Catherine Maheu, présidente du conseil d’administration du collège Villa Maria

L’histoire de cet immeuble, c’est l’histoire de notre école. Ça fait partie de notre ADN.

Catherine Maheu, présidente du conseil d’administration du collège Villa Maria

L’entrevue constitue la première prise de parole officielle de l’institution depuis l’annonce de la mise en vente du domaine, l’an dernier. Elle se déroule dans l’atmosphère distinguée et feutrée de la section la plus ancienne du collège, une villa qui a servi de résidence officielle à trois gouverneurs généraux du Canada au milieu du XIXsiècle.

« On travaille inlassablement » à assurer l’avenir du collège sur place « coûte que coûte », continue Mme Maheu, qui souligne que le collège a lui-même fait construire des pavillons sur le site. « Il n’y a que ce scénario-là. On est certains qu’il y a une voie de passage, qu’il y a une solution qui est à portée de main. » Cette volonté sera inscrite dans la fiche immobilière que la firme de courtage Colliers devrait incessamment publier.

« Il faut accepter de détacher »

Des fenêtres de l’infirmerie et de la résidence, les religieuses peuvent voir le collège où beaucoup d’entre elles ont œuvré. Comme leur fondatrice Marguerite Bourgeoys il y a 350 ans, les Sœurs de Notre-Dame se sont consacrées à l’éducation, dirigeant des centaines d’écoles au Québec et ailleurs dans le monde.

« Il faut accepter de détacher. Aussi douloureux que cela puisse être (et ce l’est), c’est une transformation, laisse tomber la supérieure générale. Ce n’est pas facile, mais les sœurs réalisent que c’est une nécessité. »

La congrégation exprime le souhait « très fort » de voir les futurs acquéreurs maintenir le collège Villa Maria sur le site, mais n’a pas pu trouver un terrain d’entente avec la direction pour qu’elle rachète les lieux.

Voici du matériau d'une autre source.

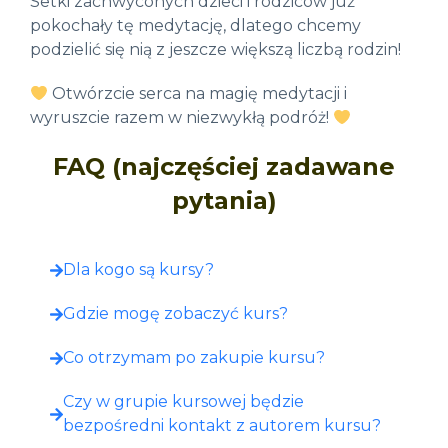
Setki zachwyconych dzieci i rodziców już
pokochały tę medytację, dlatego chcemy
podzielić się nią z jeszcze większą liczbą rodzin!
Otwórzcie serca na magię medytacji i
wyruszcie razem w niezwykłą podróż!
FAQ (najczęściej zadawane
pytania)
Dla kogo są kursy?
Gdzie mogę zobaczyć kurs?​
Co otrzymam po zakupie kursu?​
Czy w grupie kursowej będzie
bezpośredni kontakt z autorem kursu?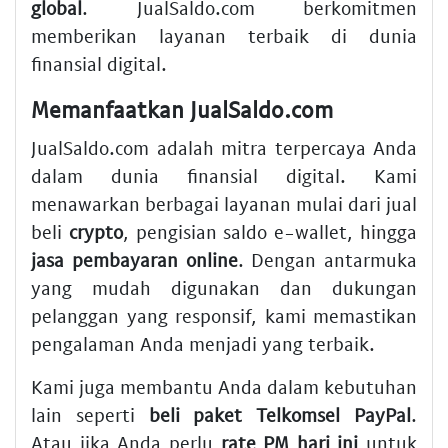
global
. JualSaldo.com berkomitmen
memberikan layanan terbaik di dunia
finansial digital.
Memanfaatkan JualSaldo.com
JualSaldo.com adalah mitra terpercaya Anda
dalam dunia finansial digital. Kami
menawarkan berbagai layanan mulai dari jual
beli
crypto
, pengisian saldo e-wallet, hingga
jasa pembayaran online
. Dengan antarmuka
yang mudah digunakan dan dukungan
pelanggan yang responsif, kami memastikan
pengalaman Anda menjadi yang terbaik.
Kami juga membantu Anda dalam kebutuhan
lain seperti
beli paket Telkomsel PayPal
.
Atau jika Anda perlu
rate PM hari ini
untuk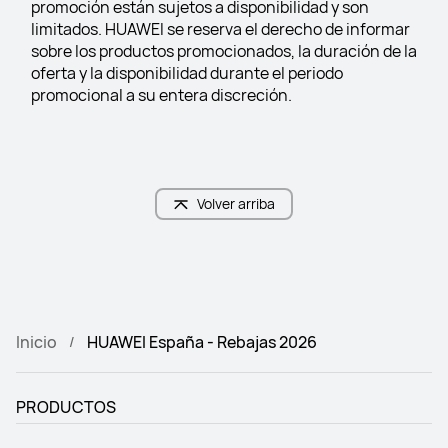
promoción están sujetos a disponibilidad y son 
limitados. HUAWEI se reserva el derecho de informar 
sobre los productos promocionados, la duración de la 
oferta y la disponibilidad durante el periodo 
promocional a su entera discreción.
Volver arriba
Inicio
HUAWEI España - Rebajas 2026
PRODUCTOS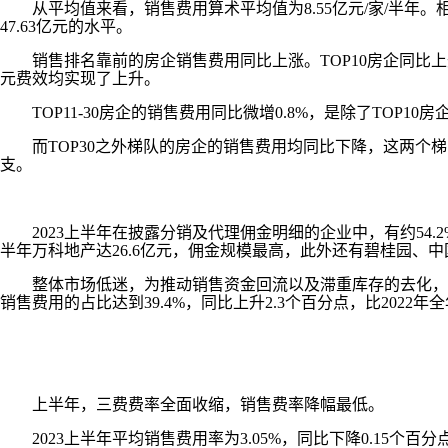
从平均值来看，销售费用算术平均值为8.55亿元/家/半年。相当
47.63亿元的水平。
销售排名靠前的房企销售费用同比上涨。TOP10房企同比上升1
元费效均实现了上升。
TOP11-30房企的销售费用同比微增0.8%，是除了TOP10
而TOP30之外梯队的房企的销售费用均同比下降，这两个梯
支。
2023上半年在披露分销及代理佣金明细的企业中，有约54.
半年万科地产达26.6亿元，佣金规模最高，此外还有碧桂园、
整体市场低迷，为推动销售资金回流以及滞重库存的去化，企业
销售费用的占比达到39.4%，同比上升2.3个百分点，比2022年全年
上半年，三费费率全面收缩，销售费率降幅最低。
2023上半年平均销售费用率为3.05%，同比下降0.15个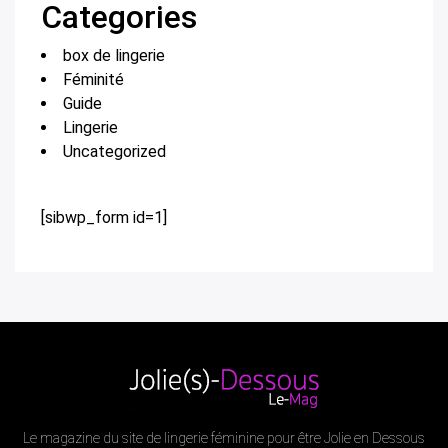
Categories
box de lingerie
Féminité
Guide
Lingerie
Uncategorized
[sibwp_form id=1]
Le magazine du site de lingerie féminine pour être Jolie en Dessous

L’école peut compter sur un autre appui : « Nous sommes en contact régulier avec les équipes du collège Villa Maria et nous sommes alignés avec eux sur l’objectif de maintenir l’école ouverte », indique la mairesse d’arrondissement, Gracia Kasoki Katahwa, par l’entremise de son cabinet.

« Notre priorité est la préservation de cet espace patrimonial important pour l’arrondissement ainsi que ses espaces verts, continue-t-elle. Bien qu’aucun projet concret n’ait été déposé à l’arrondissement pour le Domaine Villa-Maria, nous suivons de près ce dossier et nous attendons avec intérêt des initiatives pour le site. »

Sœur Bessette et les autres leaders de la congrégation cherchent maintenant où iront les religieuses qui ont besoin de soins médicaux, après 2030. Une partie des « centaines de millions de dollars » que les sœurs s’attendent à recevoir d’un éventuel acquéreur sera consacrée à assurer la subsistance des quelque 500 sœurs de Notre-Dame.

Le reste du montant de la vente ira au Fonds Marguerite-Bourgeoys, qui soutient « les élèves en situation de vulnérabilité qui fréquentent les écoles primaires et secondaires publiques du Québec ».

Rectificatif :
Une version précédente de ce texte identifiait incorrectement le fonds auquel est destiné le profit de la vente du domaine. Nos excuses.